In 1955, 27 years after Bartholomé’s death, the contents of the apartments of his widow, who had been institutionalized in an asylum, were dispersed and the Degas plasters were brought by the master Hébrard caster Albino Palazzolo to Valsuani, where they remained hidden until 2001. Inherent in their condition and provenance, it is apparent that no bronzes were ever cast from these newly discovered plasters.

As a result of this amazing discovery Walter Maibaum and his wife-partner, Carol Conn, established the Degas Sculpture Project Ltd. This enterprise has received permission from the heirs of Edgar Degas, Fréderique Marie Gabrielle Matagrin and Brigitte Marie Kately Matagrin, in late 2007 to begin casting editions of 29 from each of the 73 plasters. In their letter of Succession Edgar Degas they indicate “...that these bronzes are just as genuine and authentic in every respect as those bronzes which were cast at an earlier time which bear the Hébrard Foundry stamp. Thus, these bronzes, cast at the Valsuani Foundry, shall be considered forever as part of the true legacy of the artist, Edgar Hilaire-Germain Degas.”
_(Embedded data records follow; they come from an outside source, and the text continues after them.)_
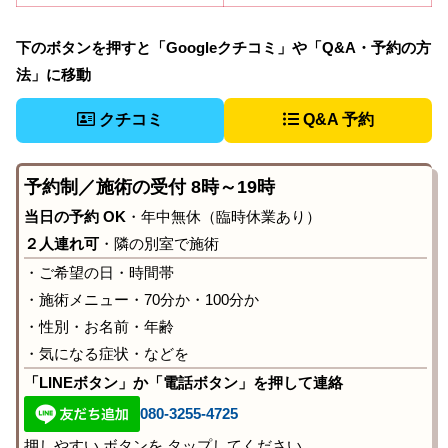
下のボタンを押すと「Googleクチコミ」や「Q&A・予約の方
法」に移動
クチコミ
Q&A 予約
予約制／施術の受付 8時～19時
当日の予約 OK
・年中無休（臨時休業あり）
２人連れ可
・隣の別室で施術
・ご希望の日・時間帯
・施術メニュー・70分か・100分か
・性別・お名前・年齢
・気になる症状・などを
「LINEボタン」か「電話ボタン」を押して連絡
080-3255-4725
押しやすい ボタンを タップしてください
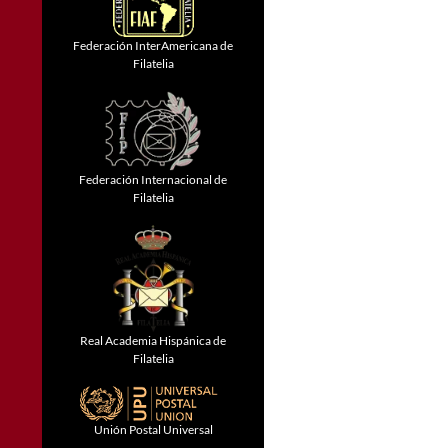
Federación InterAmericana de
Filatelia
Federación Internacional de
Filatelia
Real Academia Hispánica de
Filatelia
Unión Postal Universal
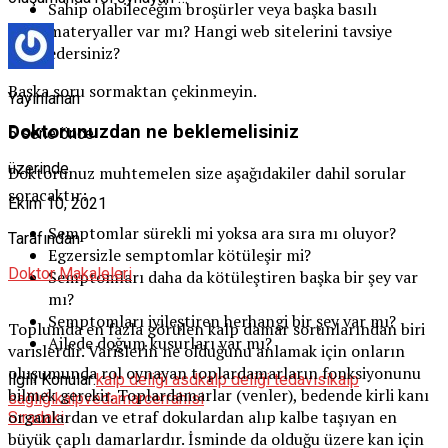
Sahip olabileceğim broşürler veya başka basılı
materyaller var mı? Hangi web sitelerini tavsiye
edersiniz?
Başka soru sormaktan çekinmeyin.
Yayınlanan
Doktorunuzdan ne beklemelisiniz
5 sene önce
üzerinde
Doktorunuz muhtemelen size aşağıdakiler dahil sorular
soracaktır:
Ekim 10, 2021
Semptomlar sürekli mi yoksa ara sıra mı oluyor?
Tarafından
Egzersizle semptomlar kötüleşir mi?
Doktor Makaleleri
Semptomları daha da kötüleştiren başka bir şey var
mı?
Semptomları iyileştiren herhangi bir şey var mı?
Toplumda en fazla görülen kalp damar sorunlarından biri
Ailede doğum kusurları var mı?
varislerdir. Varislerin ne olduğunu anlamak için onların
oluşumunda rol oynayan toplardamarların fonksiyonunu
İlgili Konular:
kalp deliği asd
kalp deliği tedavisi
kalp
bilmek gerekir. Toplardamarlar (venler), bedende kirli kanı
sağlığı
kalpvedamarcerrahisi
organlardan ve etraf dokulardan alıp kalbe taşıyan en
Sıradaki
büyük çaplı damarlardır. İsminde da olduğu üzere kan için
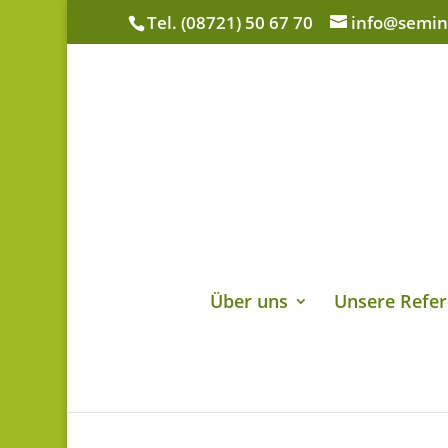
Tel. (08721) 50 67 70
info@semin
Über uns
Unsere Refer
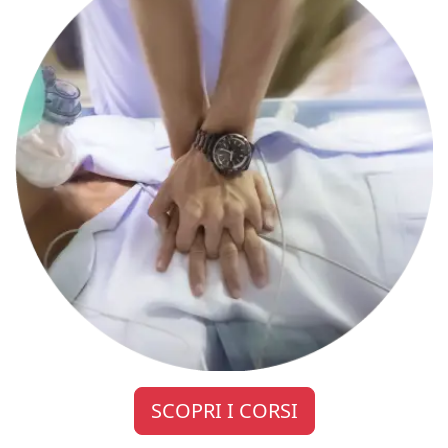
SCOPRI I CORSI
The initial public exposure of the 73 Valsuani-Maibaum bronzes, owned by the M.T. Abraham Center for the Visual Arts, was at the Herakleidon Museum, a private institution in Athens, where it has been soundly received and well attended. The Degas Sculpture Project is authorized to arrange for exhibitions and market the bronzes globally and is, as of now, in contact with several major museums, foundations and public institutions for their acquisition. The sculptures are being offered as full sets only and will not be offered to private individuals unless they are benefactors and plan to donate the bronzes to a museum.

The problem of authenticity, however, remains a stumbling block. Although several recognized scholars have given their endorsement on the genuineness of the plasters, there are those who are reserving judgment. Scholarship and provenance, especially when investigating discoveries of this nature, is always a thorny enterprise.